Other experts agree, with UBS (nyse: UBS - news - people )' John Reade just this morning noting that 'the longer this credit crunch goes on, the more likely that gold will attract safe haven buying,' adding he expects the credit crunch to continue.

On the physical side, seasonal demand is expected to pick up in the fourth quarter, after the summer lull and amid Christmas, Diwali and Eid festivals which could spur buying.

And that's the bottom line. Gold and Silver may not look pretty today, but they're likely to be the Belles of the Ball come Fall. It goes beyond frustration to watch the action in the Precious Metals as this sub-prime contagion infects the World's financial Markets. All "should be" rising rapidly. The fact that they are not perhaps is an indication of just how truly serious this financial crisis is. If people are forced to sell their Gold to raise cash, as many have suggested, then things must be really be in a lot worse than we are being led to believe by the media. But for every seller there is a buyer. You can be sure a few Indians are lined up to buy as you read this.

Yesterdays CPI numbers were a hoot. Anybody that believes them probably lives in a cave. One number that got lost in the maelstrom of bad news yesterday was the TIC report. The monthly TIC net flows decreased to $58.8 billion in June, down from $107.3 billion in May. This is significant because the June Trade balance was -$58.14 billion. Uncle Sam was able to keep his checkbook in the black by ONLY $660 million. The TIC [Treasury International Capital] report measures the flow of money out of the US vs. the flow of the money in. When the money coming in falls short of the money going out, Uncle Sam has Insufficient Funds in his account, and he can't pay his bills. Of course, I guess with his connections he could just print up some, but I think you get the picture...Interest in investing in America is on the wane. And in light of this credit crisis that was manufactured on Wall Street and endorsed by the Federal Reserve, I doubt many foreign investors are going to be rushing to Uncle Sam's Bank to make a deposit in the future.

Gold and especially Silver are looking ugly at this hour. The Yen is on one hell of a banshee train run up right now. I like many of you am a bit dismayed at all this, but remain resolute in my belief that everything occurring now is ultimately going to make Gold the overlord of all currencies.
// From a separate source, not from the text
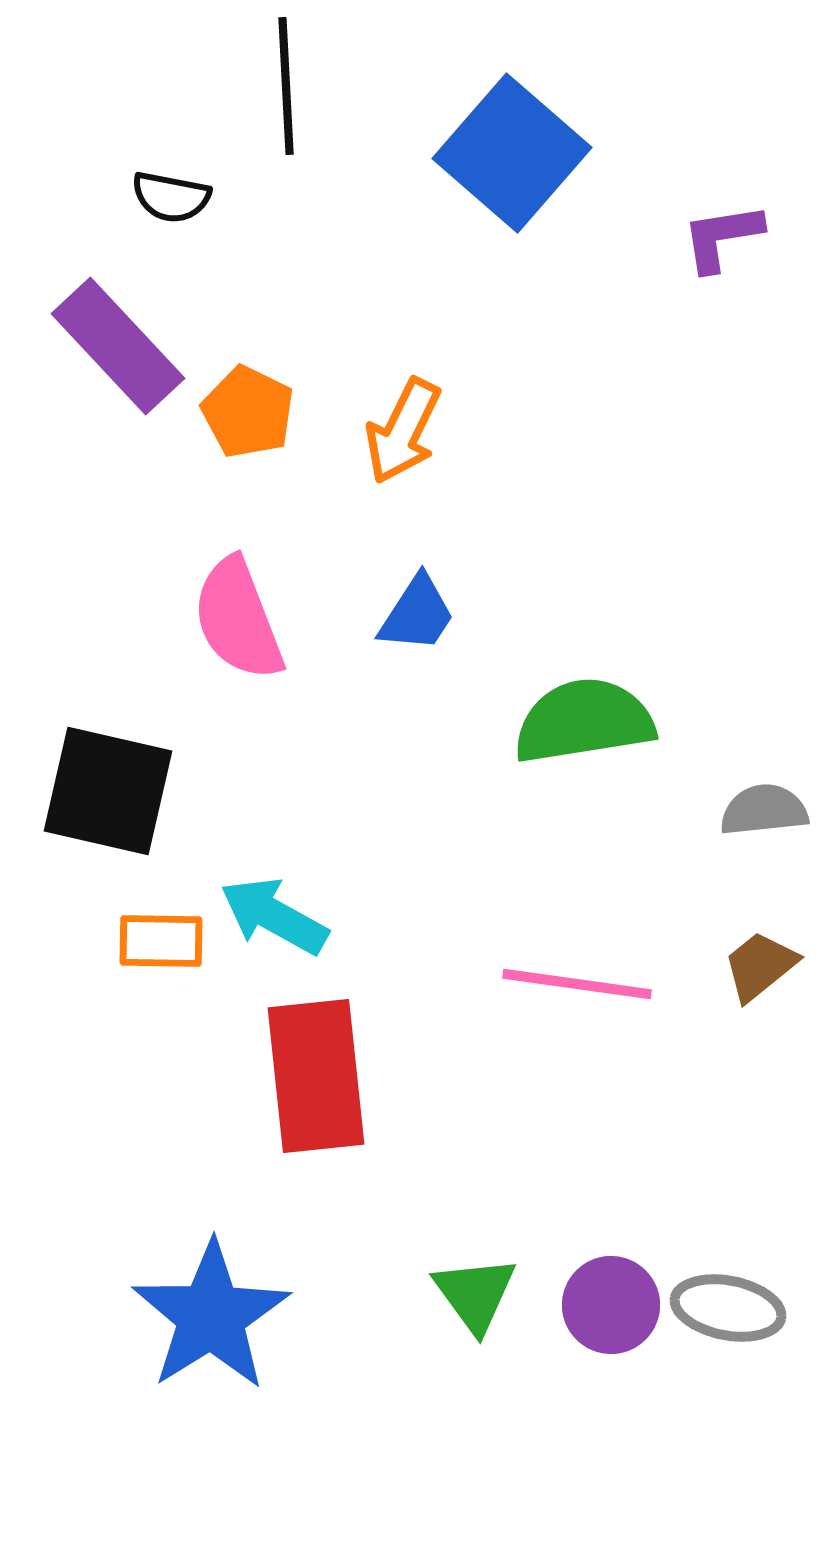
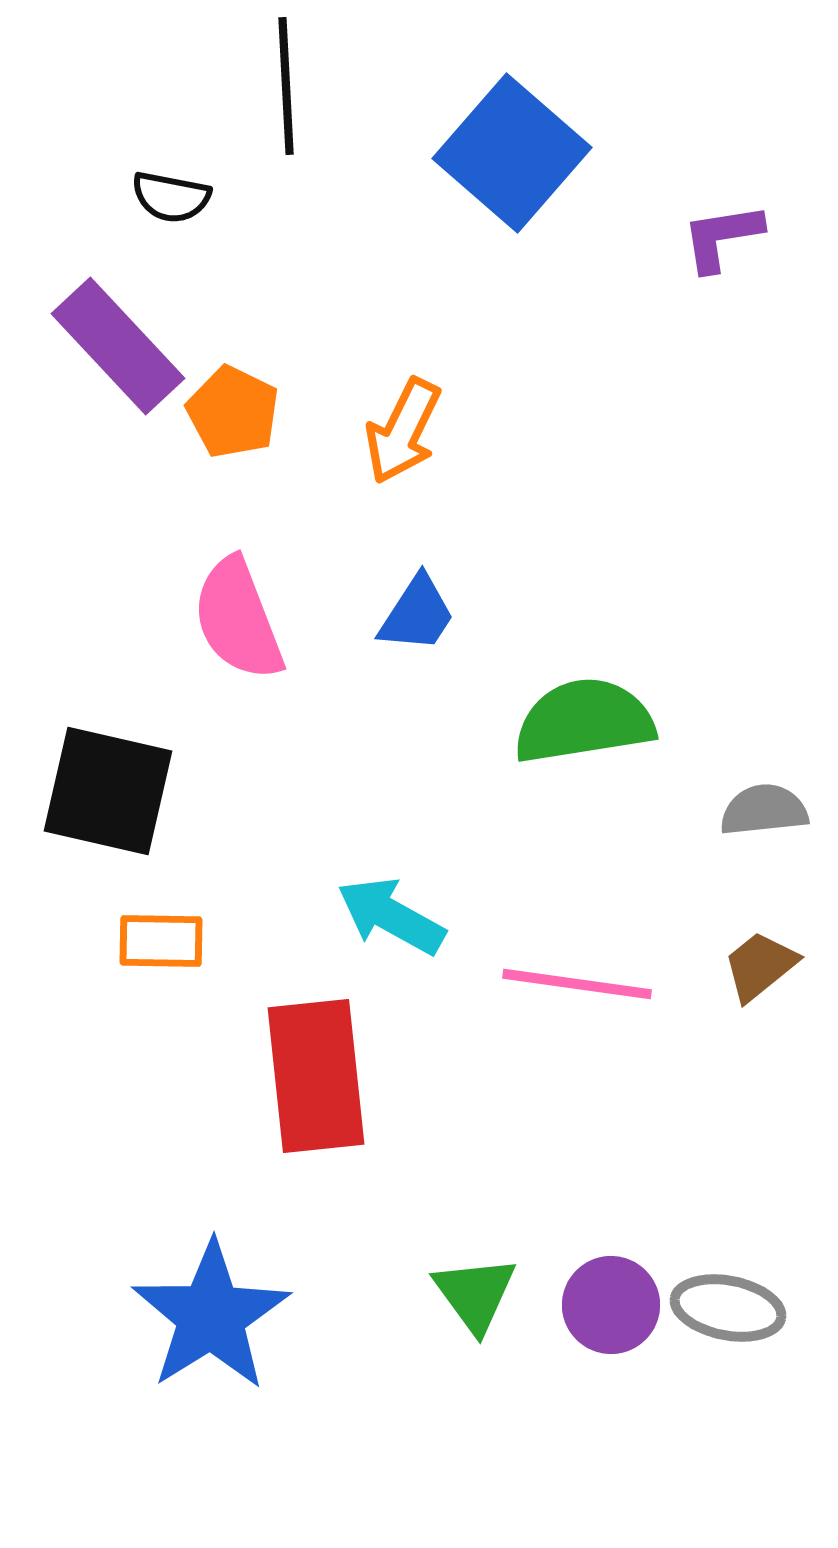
orange pentagon: moved 15 px left
cyan arrow: moved 117 px right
This mega move up in the Yen is definitely causing a lot of selling in Gold, just as a mega move up in the Dollar would here. This is why Gold has been weak overnight the past two nights. The Japanese have been selling as the Yen has risen. The Dollar looks particularly weak against the Yen today as it has come back down some over night. If this drift in the Dollar continues into the trading day today, perhaps this slide in the Precious Metals will abate. Predictions now would be foolish. We must let the chips fall where they may. You're either in, or you're out. I'm in 'till they throw me out kicking and screaming.